Phyllis Tickle has written her fourth book on the emergent church aptly titled, “Emergence Christianity.” A sympathetic look to the non-movement movement, she does an admirable job of assimilating and distilling in about 200 pages where things have been, where they are and where they might go.
If that sounds a little vague, welcome to emergent.
Tickle suggests that we are living in the age of The Great Emergence across the world. Quite a bold claim, especially for one living in the middle of it! And this book seeks to describe how a certain group of “Christians” are adapting to it.
It won’t surprise you that a book that repeatedly identifies Brian McLaren as “the Martin Luther of Emergence internationally” is not going to be my favorite.
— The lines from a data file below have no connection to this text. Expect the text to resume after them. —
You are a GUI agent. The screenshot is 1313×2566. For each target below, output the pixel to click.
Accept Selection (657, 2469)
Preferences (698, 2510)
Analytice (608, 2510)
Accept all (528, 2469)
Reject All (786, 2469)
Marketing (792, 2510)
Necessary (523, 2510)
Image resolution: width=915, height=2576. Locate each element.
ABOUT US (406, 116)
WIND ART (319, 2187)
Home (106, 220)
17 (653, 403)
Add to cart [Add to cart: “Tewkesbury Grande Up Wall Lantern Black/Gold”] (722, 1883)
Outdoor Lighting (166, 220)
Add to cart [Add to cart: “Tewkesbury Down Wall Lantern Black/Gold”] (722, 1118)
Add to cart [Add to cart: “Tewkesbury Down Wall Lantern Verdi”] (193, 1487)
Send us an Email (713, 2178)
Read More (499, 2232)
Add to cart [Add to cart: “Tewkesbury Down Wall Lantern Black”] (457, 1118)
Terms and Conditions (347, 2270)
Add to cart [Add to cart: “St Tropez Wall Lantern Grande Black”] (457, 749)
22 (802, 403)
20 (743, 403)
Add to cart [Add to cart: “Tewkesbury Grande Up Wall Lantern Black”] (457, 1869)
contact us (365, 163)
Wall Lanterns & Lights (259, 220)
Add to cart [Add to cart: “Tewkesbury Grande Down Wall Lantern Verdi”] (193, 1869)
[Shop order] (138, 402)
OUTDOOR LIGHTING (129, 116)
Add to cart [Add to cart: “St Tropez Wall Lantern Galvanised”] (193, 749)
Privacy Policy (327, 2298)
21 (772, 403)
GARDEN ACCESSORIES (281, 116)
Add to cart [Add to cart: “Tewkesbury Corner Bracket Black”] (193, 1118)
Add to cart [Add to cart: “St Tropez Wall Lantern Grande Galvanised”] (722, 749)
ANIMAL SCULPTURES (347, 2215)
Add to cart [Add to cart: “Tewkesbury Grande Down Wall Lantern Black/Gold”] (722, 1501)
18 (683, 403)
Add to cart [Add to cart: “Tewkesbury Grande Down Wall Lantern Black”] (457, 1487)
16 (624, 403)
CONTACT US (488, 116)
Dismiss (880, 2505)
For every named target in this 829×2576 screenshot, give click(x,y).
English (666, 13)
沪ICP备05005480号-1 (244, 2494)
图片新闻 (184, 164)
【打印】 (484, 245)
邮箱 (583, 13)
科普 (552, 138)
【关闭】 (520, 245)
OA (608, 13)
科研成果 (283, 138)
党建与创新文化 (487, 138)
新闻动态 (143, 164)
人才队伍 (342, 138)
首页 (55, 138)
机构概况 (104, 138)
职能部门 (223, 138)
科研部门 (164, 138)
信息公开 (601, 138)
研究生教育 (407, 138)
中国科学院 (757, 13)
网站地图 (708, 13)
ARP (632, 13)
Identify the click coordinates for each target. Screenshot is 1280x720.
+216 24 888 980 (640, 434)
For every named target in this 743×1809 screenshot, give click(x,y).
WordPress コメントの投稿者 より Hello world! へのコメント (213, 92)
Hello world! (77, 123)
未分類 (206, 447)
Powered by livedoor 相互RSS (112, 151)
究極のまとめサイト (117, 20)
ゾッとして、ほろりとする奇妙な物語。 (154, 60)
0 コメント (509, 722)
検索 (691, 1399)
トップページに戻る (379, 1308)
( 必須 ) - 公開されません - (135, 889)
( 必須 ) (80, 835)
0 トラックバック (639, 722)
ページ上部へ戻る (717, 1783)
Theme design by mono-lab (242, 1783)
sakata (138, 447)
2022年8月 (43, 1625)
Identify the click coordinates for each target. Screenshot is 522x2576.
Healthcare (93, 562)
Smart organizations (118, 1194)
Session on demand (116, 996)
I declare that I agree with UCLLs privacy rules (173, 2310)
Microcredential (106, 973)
Yet, I found one section near the end surprisingly encouraging.
Tickle, against the consensus of most observers, suggests that Emergence Christianity is not in decline, but in a stage of reconfiguration, even maturation. As she describes the influences on this process, she notes the place of the New Calvinism. Of that movement she writes:
“As such and because of its sheer size, it will also be a participant in, or at the very least a potent influence upon, the events and decisions that, during the coming decades, will determine the shape of Emergence Christianity in its full maturity.” (189)
I found that sentence strangely hope-giving. I most certainly do want to help shape Emergence Christianity! And I think the New Calvinism (which is not just the Old Calvinism, but the message of the Bible itself) is uniquely gifted to do just that. The world of Emergence Christianity that Tickle describes is like the early creation, “formless and void.” But those who take the Scriptures at face value are able to speak the Word and see something of real good come out of it.